▶ TASK DIRECTIONS
Check each line of the records below for the word "produkter" and give the number of lines that have it, with nothing added.

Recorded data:
□ □ □

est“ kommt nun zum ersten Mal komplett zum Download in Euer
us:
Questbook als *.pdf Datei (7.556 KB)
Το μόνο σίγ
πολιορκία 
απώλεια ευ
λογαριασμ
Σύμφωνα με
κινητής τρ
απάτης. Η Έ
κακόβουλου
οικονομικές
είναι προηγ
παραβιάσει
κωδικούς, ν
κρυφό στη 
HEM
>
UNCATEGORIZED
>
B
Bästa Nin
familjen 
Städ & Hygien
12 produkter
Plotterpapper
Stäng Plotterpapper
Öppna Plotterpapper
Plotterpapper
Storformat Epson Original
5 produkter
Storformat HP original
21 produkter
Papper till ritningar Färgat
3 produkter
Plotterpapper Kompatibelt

□ □ □

▶ PROBLEM SOLUTION
4